CREATE VIRTUAL TABLE entries_fts USING fts5(
    name,
    content,
    content=entries,
    content_rowid=id,
    tokenize='porter unicode61'
);

two columns. name from the first heading in the source file. content is the full markdown.

no params, no signature, no returns or tags or kind. documentation already contains all of that — function signatures, type annotations, examples — in markdown that LLMs parse naturally. a structured schema would need to work across PyTorch API references, Next.js conceptual guides, Tailwind utility listings, and Django tutorials. no field set fits all of them. markdown does.

why SQLite

the package format needs to be three things at once: storage container, search index, and query engine. SQLite does all three in a single file with no server process.

FTS5 gives you BM25 relevance ranking, porter stemming, prefix queries, phrase matching, and boolean operators — built into SQLite, not a separate library. a mandex .db file is queryable with any SQLite client in any language. Python’s sqlite3, Rust’s rusqlite, the sqlite3 CLI.

there’s a nice side effect: if mandex as a project ceased to exist, every published package would still work. the files are standard SQLite databases. no proprietary encoding, no format-specific decoder. SQLite has backwards compatibility commitments through 2050.

download and sync

packages are compressed with zstd — documentation is highly compressible, so a 20MB package ships as 2-4MB. each download is an HTTP GET to a CDN edge node. no auth, no API server, no query processing.

packages live in a global cache (~/.mandex/cache/), shared across projects. two projects using react @19.1.0 download it once. same model as pnpm’s content-addressable store.

the per-project behavior comes from mx sync. it reads your dependency files — package.json, requirements.txt, Cargo.toml, pyproject.toml, go.mod — resolves each to a mandex package, downloads what’s missing, and writes a project-local manifest.

$ mx sync
  Reading package.json...
  Resolved 14 dependencies to mandex packages
  ↓ react @19.1.0          2.1 MB  [===========] done
  ↓ next @14.2.0           4.7 MB  [===========] done
  ↓ tailwindcss @4.1.0     1.8 MB  [===========] done
  ↓ tanstack-query @5.0   1.2 MB  [===========] done
  ... (10 more)
  Synced 14 packages in 1.4s

when mx search runs inside a project, it queries only the packages in that project’s manifest. 50 packages in your global cache, but a search in your Next.js project only hits the 14 that matter.

a note on sub-agents

search has a ceiling. FTS5 can surface the right sections, but it can’t synthesize across them — and for complex questions, the answer often lives across three or four entries.

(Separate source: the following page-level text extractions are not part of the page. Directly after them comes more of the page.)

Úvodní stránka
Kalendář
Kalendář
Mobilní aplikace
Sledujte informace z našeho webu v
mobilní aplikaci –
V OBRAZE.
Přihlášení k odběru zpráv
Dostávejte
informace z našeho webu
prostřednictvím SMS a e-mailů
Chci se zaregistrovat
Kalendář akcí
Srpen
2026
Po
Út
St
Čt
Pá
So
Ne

why not use better search? embedding models, rerankers, LLM-based query expansion would all beat BM25. but they need significant memory, compute, or an API key. a good embedding model takes 500MB of RAM. that’s not appropriate for a CLI tool that should start in 5ms.

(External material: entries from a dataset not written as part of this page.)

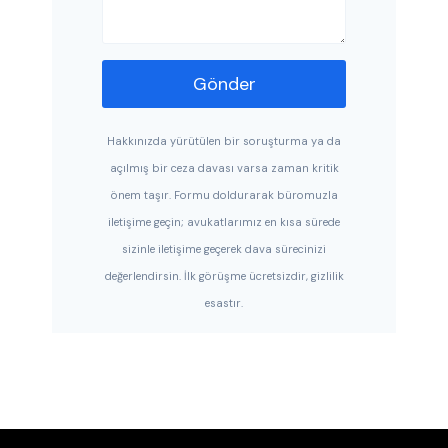
Gönder
Hakkınızda yürütülen bir soruşturma ya da
açılmış bir ceza davası varsa zaman kritik
önem taşır. Formu doldurarak büromuzla
iletişime geçin; avukatlarımız en kısa sürede
sizinle iletişime geçerek dava sürecinizi
değerlendirsin. İlk görüşme ücretsizdir, gizlilik
esastır.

sub-agents change this. Claude Code can run four or five mx search calls in parallel, read the results, and reason across them. the sub-agent does the synthesis; mandex provides the raw material. the LLM doing the synthesis is already running, already paid for, and already has the context to know which results matter.

this is why mandex doesn’t need perfect search ranking. even imperfect BM25 results over local, version-pinned documentation beat asking an agent to hallucinate from stale training data.

getting started

mandex is written in Rust. single static binary called mx.

curl -fsSL https://mandex.dev/install.sh | sh

the installer detects your platform, drops the binary in ~/.local/bin, configures your PATH, then runs mx init — which auto-detects your AI coding tools (Claude Code, Cursor, Windsurf, Codex) and installs skills for each one. one command, everything wired up.

cd your-project
mx sync               # installs docs for all detected dependencies
mx search nextjs "middleware"

the format is SQLite. the packages are portable. the source is open. everything works offline after the initial download.

agents need documentation to write correct code. the documentation exists. the missing piece was never the content — it was the distribution model. package it, version it, distribute it through infrastructure that scales to zero marginal cost. then let agents query it locally, as many times as they need, without asking anyone’s permission.